This comes from the Reebok/Crossfit page on Facebook. In response to a photo of Neal Maddox eating a donut, Tom Inkel writes:
One of the rewards of a good diet, fitness level, and self-awareness is knowing what licenses like this that you can take without impacting your goals. I feel bad for people trying to live blindly by some set of rigid rules for life that they've conjured up off CrossFit/Paleo websites. As humans, we have a limited pool of free will/willpower. (Read Dan John's book sometime: Never Let Go.) If you use that willpower up on unnecessary rigidity, two things happen: (1) other parts of your life fall apart to compensate (and eventually, your rule system itself); (2) you alienate from CrossFit/Paleo everyone watching who can't make those same commitments (due to things like a crazy schedule, kids, sickness, etc.), because you've just told them that they aren't good enough for CrossFit/Paleo because they can't do it "right." That's tragic. Especially since, someday, it might be you with the new kid, and you're trapped by your own logic into not being a "good" CrossFitter. In summary: Rules are just tools. Don't let them blind you to goals. That's not CrossFit or health; that's religious fanaticism. Instead: Start with specific accomplishments in mind; measure your progress regularly; and only then, tailor rules as necessary.
I know there probably aren't too many CrossFitters reading this, but there are lots of dietary/lifestyle absolutists out there for whom we can switch out the CrossFit/Paleo label and this would speak to you.

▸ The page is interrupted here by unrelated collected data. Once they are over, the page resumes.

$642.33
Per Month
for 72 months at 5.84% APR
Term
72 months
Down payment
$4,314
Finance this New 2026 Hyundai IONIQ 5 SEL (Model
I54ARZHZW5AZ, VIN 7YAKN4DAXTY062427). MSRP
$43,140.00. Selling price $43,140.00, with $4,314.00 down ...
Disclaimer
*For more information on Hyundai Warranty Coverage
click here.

I think these are words of wisdom -- paraphrase: Don't use your energies up on complying with self-imposed rigid rules.
There is too much emphasis, IMO, placed on what we should not do, why we shouldn't do it, and the necessary amount of contrition that must be expressed if we are impure in our ways ... or worse yet occasionally engage in the "don'ts" unapologetically. Life is too short.